- [Required action] Everything in the listing below must be reproduced exactly, apart from its images.

"""

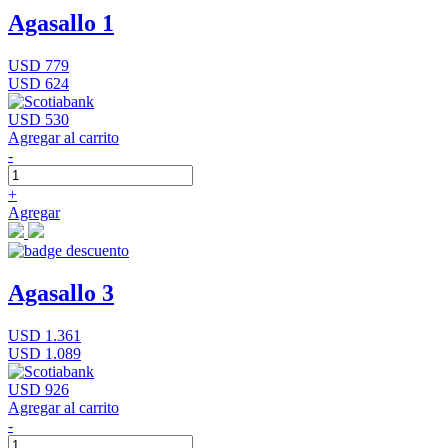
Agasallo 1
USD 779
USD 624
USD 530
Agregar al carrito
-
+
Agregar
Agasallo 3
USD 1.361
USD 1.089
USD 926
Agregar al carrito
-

"""

- [Response to this exercise]
Agasallo 1
USD 779
USD 624
USD 530
Agregar al carrito
-
+
Agregar
Agasallo 3
USD 1.361
USD 1.089
USD 926
Agregar al carrito
-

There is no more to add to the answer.